--- DATASET ENTRIES ---
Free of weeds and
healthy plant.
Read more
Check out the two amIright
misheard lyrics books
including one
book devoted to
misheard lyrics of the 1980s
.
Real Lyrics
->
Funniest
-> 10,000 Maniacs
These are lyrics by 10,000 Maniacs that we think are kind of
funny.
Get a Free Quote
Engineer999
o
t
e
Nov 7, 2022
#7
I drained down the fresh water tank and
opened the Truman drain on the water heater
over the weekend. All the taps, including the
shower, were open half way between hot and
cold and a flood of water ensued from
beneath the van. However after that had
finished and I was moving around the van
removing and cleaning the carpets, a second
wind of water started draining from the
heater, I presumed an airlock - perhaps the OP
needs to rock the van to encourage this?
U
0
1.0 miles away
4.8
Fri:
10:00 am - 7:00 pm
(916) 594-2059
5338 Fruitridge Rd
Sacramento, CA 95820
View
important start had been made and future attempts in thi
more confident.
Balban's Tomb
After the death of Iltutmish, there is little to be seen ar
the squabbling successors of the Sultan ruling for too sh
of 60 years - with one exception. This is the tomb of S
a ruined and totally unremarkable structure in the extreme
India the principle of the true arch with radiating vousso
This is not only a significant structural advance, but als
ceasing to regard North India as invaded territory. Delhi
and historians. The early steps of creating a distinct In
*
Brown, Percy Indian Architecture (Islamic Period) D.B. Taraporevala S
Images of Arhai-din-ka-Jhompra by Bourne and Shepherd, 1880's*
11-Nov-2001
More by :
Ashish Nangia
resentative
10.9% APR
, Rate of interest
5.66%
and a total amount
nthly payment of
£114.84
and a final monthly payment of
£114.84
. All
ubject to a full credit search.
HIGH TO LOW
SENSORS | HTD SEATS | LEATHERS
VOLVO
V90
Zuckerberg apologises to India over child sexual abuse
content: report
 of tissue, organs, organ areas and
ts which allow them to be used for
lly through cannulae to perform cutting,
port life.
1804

* * *

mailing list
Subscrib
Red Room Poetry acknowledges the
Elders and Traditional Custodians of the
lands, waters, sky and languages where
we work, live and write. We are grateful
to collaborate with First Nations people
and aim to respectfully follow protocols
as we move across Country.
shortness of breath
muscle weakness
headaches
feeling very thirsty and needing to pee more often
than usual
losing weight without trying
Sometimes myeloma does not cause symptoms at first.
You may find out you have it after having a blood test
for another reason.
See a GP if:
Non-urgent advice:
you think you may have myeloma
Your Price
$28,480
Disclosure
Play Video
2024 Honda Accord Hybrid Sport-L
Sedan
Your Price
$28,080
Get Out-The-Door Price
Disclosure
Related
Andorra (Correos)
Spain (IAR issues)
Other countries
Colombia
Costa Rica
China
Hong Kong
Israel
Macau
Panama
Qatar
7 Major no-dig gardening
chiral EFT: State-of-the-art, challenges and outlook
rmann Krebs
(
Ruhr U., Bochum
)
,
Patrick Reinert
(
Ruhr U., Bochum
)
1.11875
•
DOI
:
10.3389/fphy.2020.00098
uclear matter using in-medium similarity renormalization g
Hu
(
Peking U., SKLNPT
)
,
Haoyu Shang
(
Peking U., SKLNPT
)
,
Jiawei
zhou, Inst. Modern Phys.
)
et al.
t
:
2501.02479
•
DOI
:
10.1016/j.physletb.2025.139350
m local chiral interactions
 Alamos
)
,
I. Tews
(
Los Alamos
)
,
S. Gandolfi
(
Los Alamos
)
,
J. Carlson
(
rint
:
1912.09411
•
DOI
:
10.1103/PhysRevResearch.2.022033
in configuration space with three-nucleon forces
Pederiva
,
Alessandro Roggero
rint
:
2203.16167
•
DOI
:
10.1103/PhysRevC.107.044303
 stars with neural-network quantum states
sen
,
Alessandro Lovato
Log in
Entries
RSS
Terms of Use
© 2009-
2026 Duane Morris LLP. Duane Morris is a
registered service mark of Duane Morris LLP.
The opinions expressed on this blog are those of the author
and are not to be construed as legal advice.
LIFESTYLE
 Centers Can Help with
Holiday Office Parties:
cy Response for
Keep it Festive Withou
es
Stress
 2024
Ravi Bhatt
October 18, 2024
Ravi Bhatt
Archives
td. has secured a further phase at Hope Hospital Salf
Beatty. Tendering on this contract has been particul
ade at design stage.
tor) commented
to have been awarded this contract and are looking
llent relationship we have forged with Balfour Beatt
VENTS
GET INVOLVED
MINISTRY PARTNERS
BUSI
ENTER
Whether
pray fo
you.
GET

--- WHAT THE EXERCISE ASKS ---
Looking at the data above, show all lines where the word "think" occurs.

--- ANSWER TO THE PROBLEM ---
These are lyrics by 10,000 Maniacs that we think are kind of
you think you may have myeloma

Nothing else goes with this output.